[Start of Attachment]

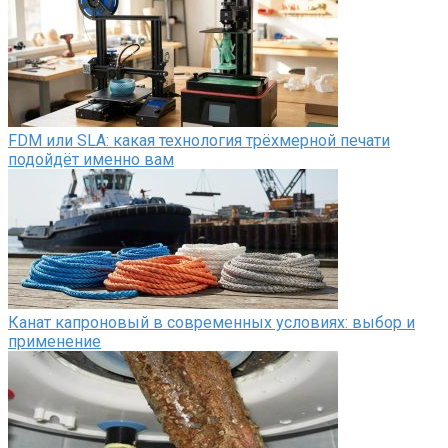
FDM или SLA: какая технология трёхмерной печати
подойдёт именно вам
Канат капроновый в современных условиях: выбор и
применение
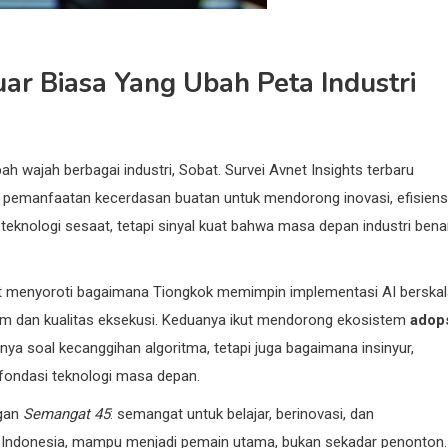
Luar Biasa Yang Ubah Peta Industri
h wajah berbagai industri, Sobat. Survei Avnet Insights terbaru
pemanfaatan kecerdasan buatan untuk mendorong inovasi, efisiensi
teknologi sesaat, tetapi sinyal kuat bahwa masa depan industri bena
but menyoroti bagaimana Tiongkok memimpin implementasi AI berska
em dan kualitas eksekusi. Keduanya ikut mendorong ekosistem
adop
nya soal kecanggihan algoritma, tetapi juga bagaimana insinyur,
ondasi teknologi masa depan.
ngan
Semangat 45
: semangat untuk belajar, berinovasi, dan
 Indonesia, mampu menjadi pemain utama, bukan sekadar penonton.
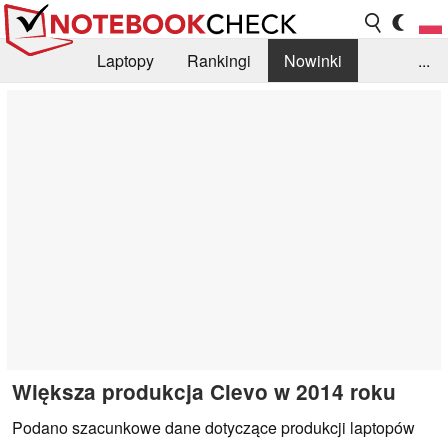
Laptopy
Rankingi
Nowinki
...
Biblioteka
Info
Szukajka recenzji
Większa produkcja Clevo w 2014 roku
Podano szacunkowe dane dotyczące produkcji laptopów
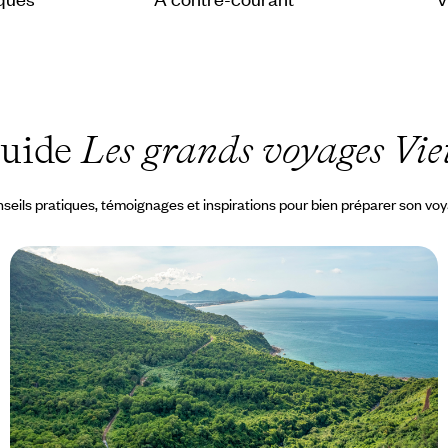
Guide
Les grands voyages Vi
seils pratiques, témoignages et inspirations pour bien préparer son vo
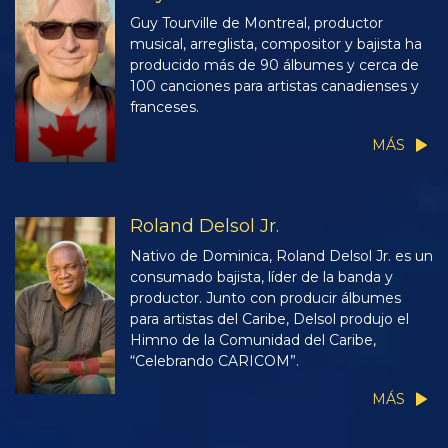
Guy Tourville de Montreal, productor
musical, arreglista, compositor y bajista ha
producido más de 90 álbumes y cerca de
100 canciones para artistas canadienses y
franceses.
MÁS
Roland Delsol Jr.
Nativo de Dominica, Roland Delsol Jr. es un
consumado bajista, líder de la banda y
productor. Junto con producir álbumes
para artistas del Caribe, Delsol produjo el
Himno de la Comunidad del Caribe,
“Celebrando CARICOM”.
MÁS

[End of Attachment]

Copy each line of the data that contains the word "Delsol", leaving the other lines out.

Roland Delsol Jr.
Nativo de Dominica, Roland Delsol Jr. es un
para artistas del Caribe, Delsol produjo el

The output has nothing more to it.